Further, in the relay holding structure 10 according to the present embodiment, the lower surface ls of the cover 12 is formed so as to have a thick wall or a bead. With such a configuration, the relay holding structure 10 can reduce the influence of transmission of sound and vibration from the relay 13.

It is obvious to those skilled in the art that the present invention can be implemented in a predetermined form other than the above-described embodiment without departing from the spirit or the essential characteristics thereof. Therefore, the above description is exemplary and not restrictive. The scope of the invention is defined by the appended claims rather than by the preceding description. All changes, which are within their equivalent scope, are to be included therein.

For example, in the present embodiment, when viewed from the sandwiching direction of the relay 13, between the case 11 and the cover 12, other than the region where the first holding unit 14, the relay 13, and the second holding unit 15 are arranged. Voids are formed in the region, but the structure is not limited to this. A member softer than the first holding portion 14 and the second holding portion 15, for example, a sponge-like sealing member may be provided in the gap.

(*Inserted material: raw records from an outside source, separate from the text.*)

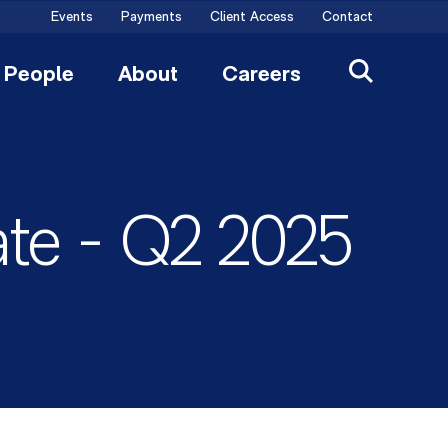
Events
Payments
Client Access
Contact
People
About
Careers
ate - Q2 2025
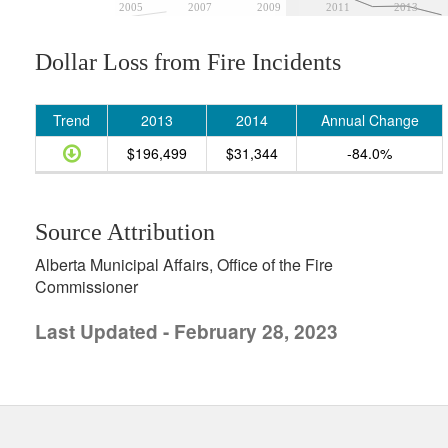
2005
2007
2009
2011
2013
Dollar Loss from Fire Incidents
Trend
2013
2014
Annual Change
$196,499
$31,344
-84.0%
Source Attribution
Alberta Municipal Affairs, Office of the Fire
Commissioner
Last Updated - February 28, 2023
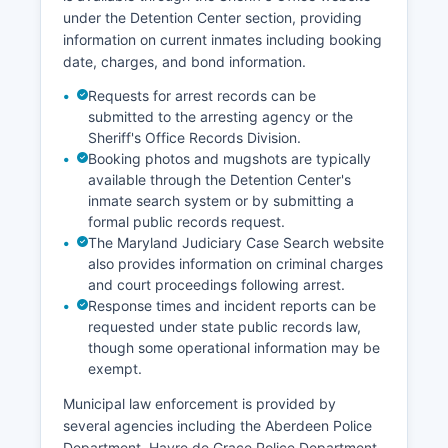
under the Detention Center section, providing
information on current inmates including booking
date, charges, and bond information.
Requests for arrest records can be
submitted to the arresting agency or the
Sheriff's Office Records Division.
Booking photos and mugshots are typically
available through the Detention Center's
inmate search system or by submitting a
formal public records request.
The Maryland Judiciary Case Search website
also provides information on criminal charges
and court proceedings following arrest.
Response times and incident reports can be
requested under state public records law,
though some operational information may be
exempt.
Municipal law enforcement is provided by
several agencies including the Aberdeen Police
Department, Havre de Grace Police Department,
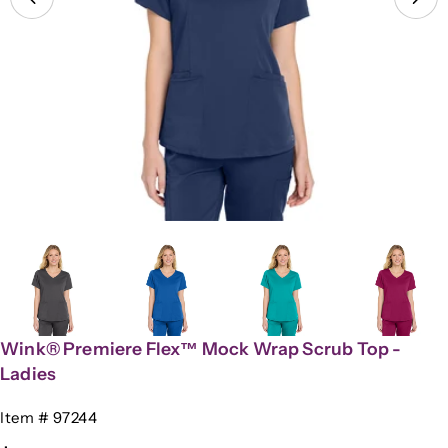
Open media 3 in modal
Wink® Premiere Flex™ Mock Wrap Scrub Top -
Ladies
SKU:
Item # 97244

10 Relay Holding Structure 11 Case 12 Cover 13 Relay 14 First Holding Part 15 Second Holding Part 16 Elastic Member 17 Battery Device 18 Terminal 19 Case Section 20 Fixing Frame 21 Bus Bar 22 Part Including Lower Surface of Cover 23 Side of Cover 24 section of cover 25 Fuse 26 Output terminal 27 Contact terminal 28 Bottom part of first holding part 29 Wall part of first holding part 30 Embossing 31 Bottom part of second holding part 32 Projection piece cl Clearance nc20 Fixed frame Notch of nc29 notch of wall s1 first surface s2 second surface s3 third surface ss side surface of case us upper surface of case ls lower surface of cover

Claims

A relay,
A first holding portion which is formed of a compressible resin foam and which abuts on the first surface of the relay;
A case that supports the relay via the first holding portion;
A second holding portion that is formed of a compressible resin foam and that abuts a second surface of the relay opposite to the first surface;
A cover for sandwiching the relay between the case and the case via the first holding portion and the second holding portion;
An elastic member that engages the case and the cover so that the case and the cover press the relay,
A relay holding structure in which a clearance is provided between the case and the cover in the holding direction in the entire area of the case seen from the holding direction of the relay.
The relay holding structure according to claim 1,
An emboss protruding toward the relay side is formed on at least one of a surface of the first holding portion that comes into contact with the first surface and a surface of the second holding portion that comes into contact with the second surface. Relay holding structure.
The relay holding structure according to claim 1 or 2,
At least one of the first holding portion and the second holding portion has a wall portion that abuts a third surface of the relay that is perpendicular to the first surface and the second surface,
A relay holding structure in which the wall has a lower hardness than a bottom portion of each of the first holding portion and the second holding portion that faces the first surface and the second surface.
The relay holding structure according to claim 3,
A relay holding structure in which the wall portion of at least one of the first holding portion and the second holding portion has a shape for positioning the other in a direction perpendicular to the sandwiching direction.
The relay holding structure according to claim 4,
The wall portion is formed with a notch to be fitted to the other,
A relay holding structure in which the drive line of the relay is inserted into the notch.
The relay holding structure according to claim 4 or 5,
A relay holding structure in which a part of the wall portion projects from the other bottom portion in the holding direction when the pressing of the elastic member to the relay via the case and the cover is released.